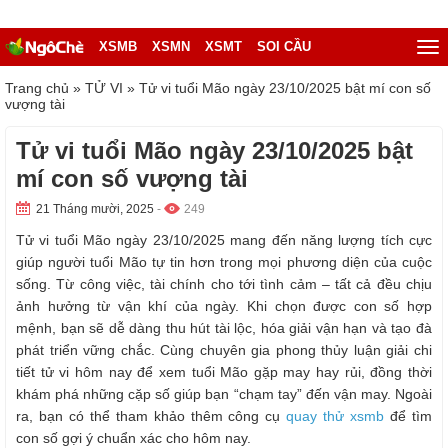
XSMB
XSMN
XSMT
SOI CẦU
Trang chủ
»
TỬ VI
»
Tử vi tuổi Mão ngày 23/10/2025 bật mí con số
vượng tài
Tử vi tuổi Mão ngày 23/10/2025 bật
mí con số vượng tài
21 Tháng mười, 2025
-
249
Tử vi tuổi Mão ngày 23/10/2025 mang đến năng lượng tích cực
giúp người tuổi Mão tự tin hơn trong mọi phương diện của cuộc
sống. Từ công việc, tài chính cho tới tình cảm – tất cả đều chịu
ảnh hưởng từ vận khí của ngày. Khi chọn được con số hợp
mệnh, bạn sẽ dễ dàng thu hút tài lộc, hóa giải vận hạn và tạo đà
phát triển vững chắc. Cùng chuyên gia phong thủy luận giải chi
tiết tử vi hôm nay để xem tuổi Mão gặp may hay rủi, đồng thời
khám phá những cặp số giúp bạn “chạm tay” đến vận may. Ngoài
ra, bạn có thể tham khảo thêm công cụ
quay thử xsmb
để tìm
con số gợi ý chuẩn xác cho hôm nay.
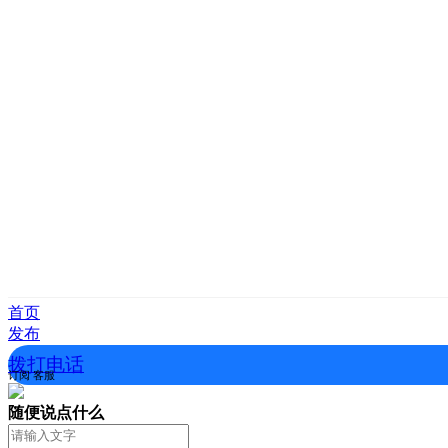
首页
发布
拨打电话
订阅
客服
随便说点什么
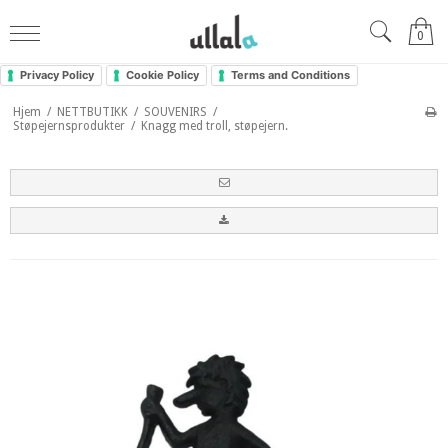
0
Privacy Policy
Cookie Policy
Terms and Conditions
Hjem
/
NETTBUTIKK
/
SOUVENIRS
/
Støpejernsprodukter
/
Knagg med troll, støpejern.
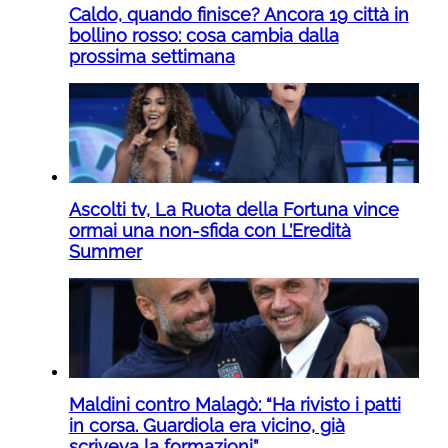
Caldo, quando finisce? Ancora 19 città in
bollino rosso: cosa cambia dalla
prossima settimana
Ascolti tv, La Ruota della Fortuna vince
ormai una non-sfida con L’Eredità
Summer
Maldini contro Malagò: “Ha rivisto i patti
in corsa. Guardiola era vicino, già
scriveva la formazioni”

• _TASK TO CARRY OUT_:
Make an exact copy of the records above, with the pictures left out.

• _ANSWER TO THIS EXERCISE_:
XSMB
XSMN
XSMT
SOI CẦU
Trang chủ
»
TỬ VI
»
Tử vi tuổi Mão ngày 23/10/2025 bật mí con số
vượng tài
Tử vi tuổi Mão ngày 23/10/2025 bật
mí con số vượng tài
21 Tháng mười, 2025
-
249
Tử vi tuổi Mão ngày 23/10/2025 mang đến năng lượng tích cực
giúp người tuổi Mão tự tin hơn trong mọi phương diện của cuộc
sống. Từ công việc, tài chính cho tới tình cảm – tất cả đều chịu
ảnh hưởng từ vận khí của ngày. Khi chọn được con số hợp
mệnh, bạn sẽ dễ dàng thu hút tài lộc, hóa giải vận hạn và tạo đà
phát triển vững chắc. Cùng chuyên gia phong thủy luận giải chi
tiết tử vi hôm nay để xem tuổi Mão gặp may hay rủi, đồng thời
khám phá những cặp số giúp bạn “chạm tay” đến vận may. Ngoài
ra, bạn có thể tham khảo thêm công cụ
quay thử xsmb
để tìm
con số gợi ý chuẩn xác cho hôm nay.
首页
发布
拨打电话
订阅
客服
随便说点什么
0
Privacy Policy
Cookie Policy
Terms and Conditions
Hjem
/
NETTBUTIKK
/
SOUVENIRS
/
Støpejernsprodukter
/
Knagg med troll, støpejern.
Caldo, quando finisce? Ancora 19 città in
bollino rosso: cosa cambia dalla
prossima settimana
Ascolti tv, La Ruota della Fortuna vince
ormai una non-sfida con L’Eredità
Summer
Maldini contro Malagò: “Ha rivisto i patti
in corsa. Guardiola era vicino, già
scriveva la formazioni”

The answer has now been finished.